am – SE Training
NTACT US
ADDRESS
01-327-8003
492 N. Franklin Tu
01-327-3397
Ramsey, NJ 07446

---

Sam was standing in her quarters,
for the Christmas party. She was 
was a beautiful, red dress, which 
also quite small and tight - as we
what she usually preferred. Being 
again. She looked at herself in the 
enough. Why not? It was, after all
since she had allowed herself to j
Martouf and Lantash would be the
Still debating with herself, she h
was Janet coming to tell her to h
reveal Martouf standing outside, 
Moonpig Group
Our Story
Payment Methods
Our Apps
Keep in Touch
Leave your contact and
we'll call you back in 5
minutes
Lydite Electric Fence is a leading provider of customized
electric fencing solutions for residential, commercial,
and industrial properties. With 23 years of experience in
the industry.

---

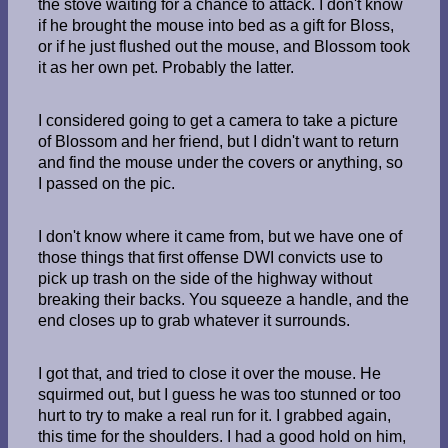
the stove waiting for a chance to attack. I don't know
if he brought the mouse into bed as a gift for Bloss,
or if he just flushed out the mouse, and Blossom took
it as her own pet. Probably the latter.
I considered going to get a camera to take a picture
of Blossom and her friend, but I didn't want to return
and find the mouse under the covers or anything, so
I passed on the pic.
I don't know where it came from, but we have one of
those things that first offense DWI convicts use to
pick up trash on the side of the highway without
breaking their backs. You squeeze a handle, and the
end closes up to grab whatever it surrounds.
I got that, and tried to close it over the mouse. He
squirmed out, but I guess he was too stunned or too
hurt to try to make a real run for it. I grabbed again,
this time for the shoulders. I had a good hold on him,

---

- Your task: Among the entries above, the lines between the ones containing "if he brought" and "this time for", inclusive, are to be transcribed exactly. No other line is to be given.

- Exercise solution:
if he brought the mouse into bed as a gift for Bloss,
or if he just flushed out the mouse, and Blossom took
it as her own pet. Probably the latter.
I considered going to get a camera to take a picture
of Blossom and her friend, but I didn't want to return
and find the mouse under the covers or anything, so
I passed on the pic.
I don't know where it came from, but we have one of
those things that first offense DWI convicts use to
pick up trash on the side of the highway without
breaking their backs. You squeeze a handle, and the
end closes up to grab whatever it surrounds.
I got that, and tried to close it over the mouse. He
squirmed out, but I guess he was too stunned or too
hurt to try to make a real run for it. I grabbed again,
this time for the shoulders. I had a good hold on him,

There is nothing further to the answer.